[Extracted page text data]
....................
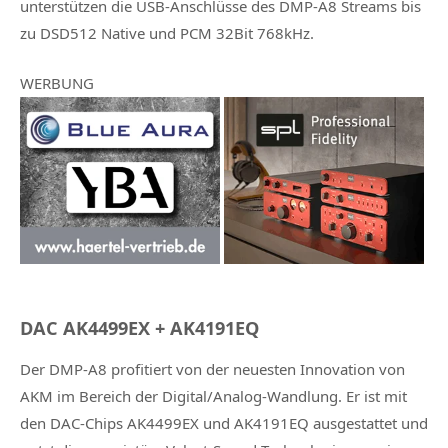
unterstützen die USB-Anschlüsse des DMP-A8 Streams bis
zu DSD512 Native und PCM 32Bit 768kHz.
WERBUNG
DAC AK4499EX + AK4191EQ
Der DMP-A8 profitiert von der neuesten Innovation von
AKM im Bereich der Digital/Analog-Wandlung. Er ist mit
den DAC-Chips AK4499EX und AK4191EQ ausgestattet und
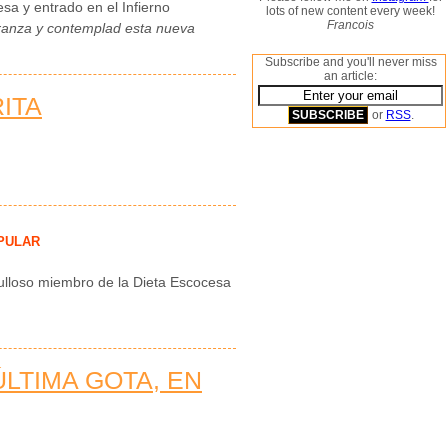
sa y entrado en el Infierno
lots of new content every week!
Francois
eranza y contemplad esta nueva
Subscribe and you'll never miss
an article:
ITA
or
RSS
.
PULAR
rgulloso miembro de la Dieta Escocesa
 ÚLTIMA GOTA, EN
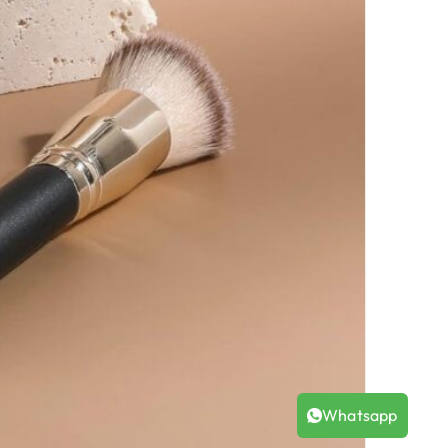
Whatsapp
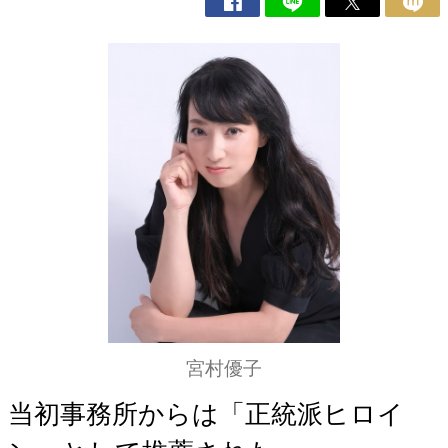
宮村優子
当初事務所からは「正統派ヒロイ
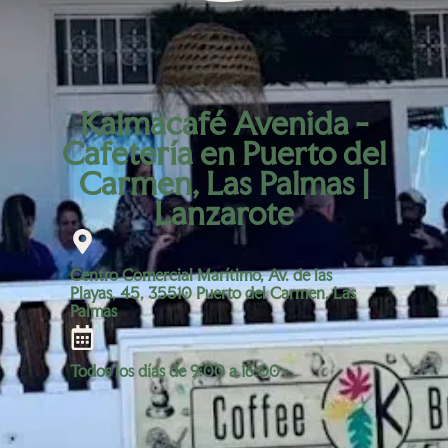
Kalmacafé Avenida -
Cafetería en Puerto del
Carmen, Las Palmas |
Lanzarote
Centro Comercial Marítimo, Av. de las
Playas, 45, 35510 Puerto del Carmen, Las
Palmas
Todos los días de 9:00 a 16:00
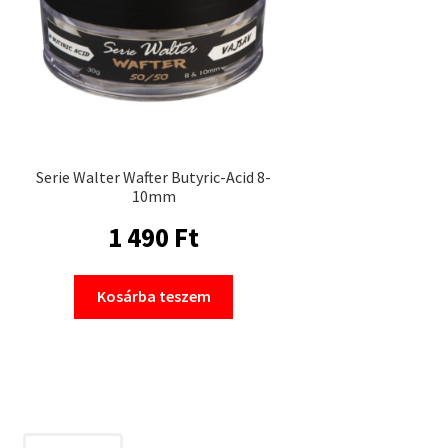
Serie Walter Wafter Butyric-Acid 8-
10mm
1 490
Ft
Kosárba teszem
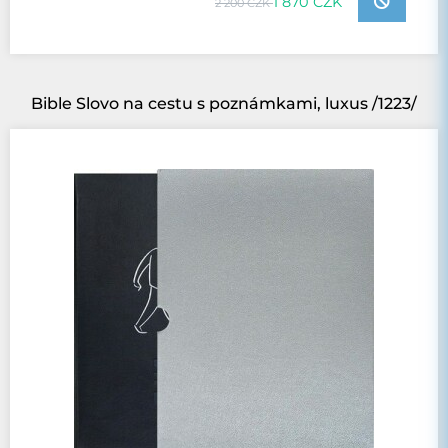
1 870 CZK
2 200 CZK
Bible Slovo na cestu s poznámkami, luxus /1223/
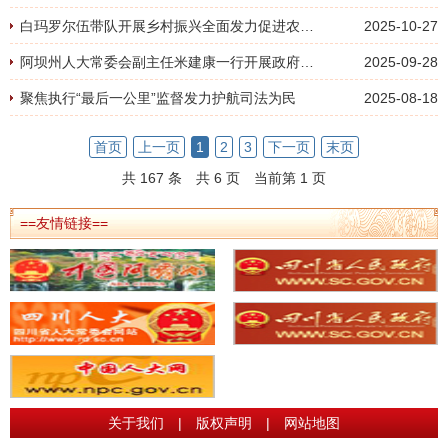
白玛罗尔伍带队开展乡村振兴全面发力促进农民全面增收工作情况专题调研
2025-10-27
阿坝州人大常委会副主任米建康一行开展政府债务限额和国有资产管理情况工作调研
2025-09-28
聚焦执行“最后一公里”监督发力护航司法为民
2025-08-18
首页
上一页
1
2
3
下一页
末页
共 167 条
共 6 页
当前第 1 页
==友情链接==
关于我们
|
版权声明
|
网站地图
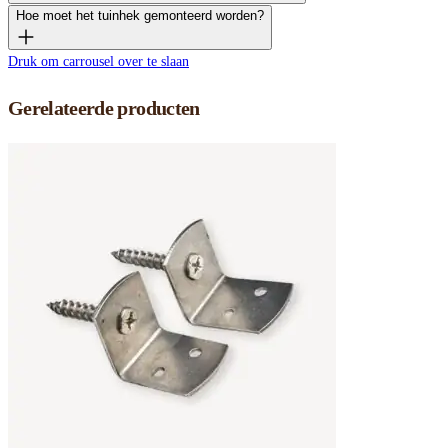
Hoe moet het tuinhek gemonteerd worden?
Druk om carrousel over te slaan
Gerelateerde producten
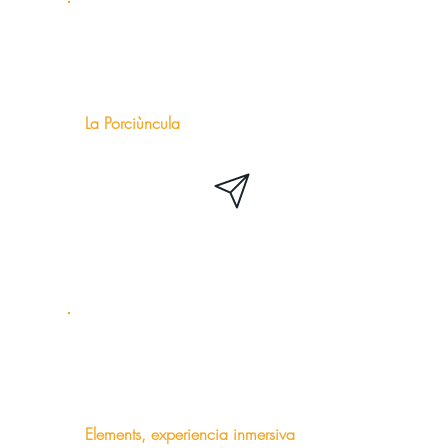
La Porciùncula
Elements, experiencia inmersiva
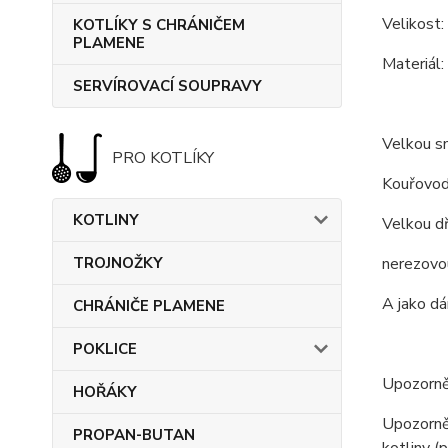
Velikost:
KOTLÍKY S CHRÁNIČEM
PLAMENE
Materiál:
SERVÍROVACÍ SOUPRAVY
Velkou s
PRO KOTLÍKY
Kouřovod 
KOTLINY
Velkou d
TROJNOŽKY
nerezovo
A jako dá
CHRÁNIČE PLAMENE
POKLICE
Upozorněn
HOŘÁKY
Upozorněn
PROPAN-BUTAN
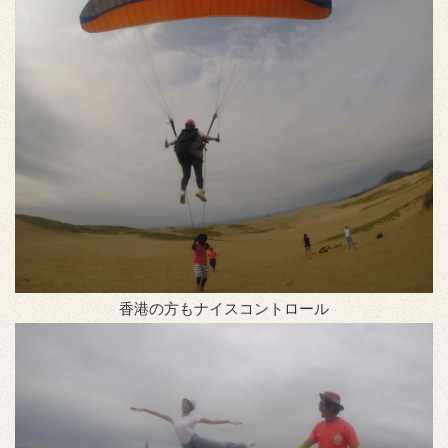
香港の方もナイスコントロール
....................
**Exercise objective:**
Copy out every line of the data that includes "Puerto".

**Output:**
Cafetería en Puerto del
Playas, 45, 35510 Puerto del Carmen, Las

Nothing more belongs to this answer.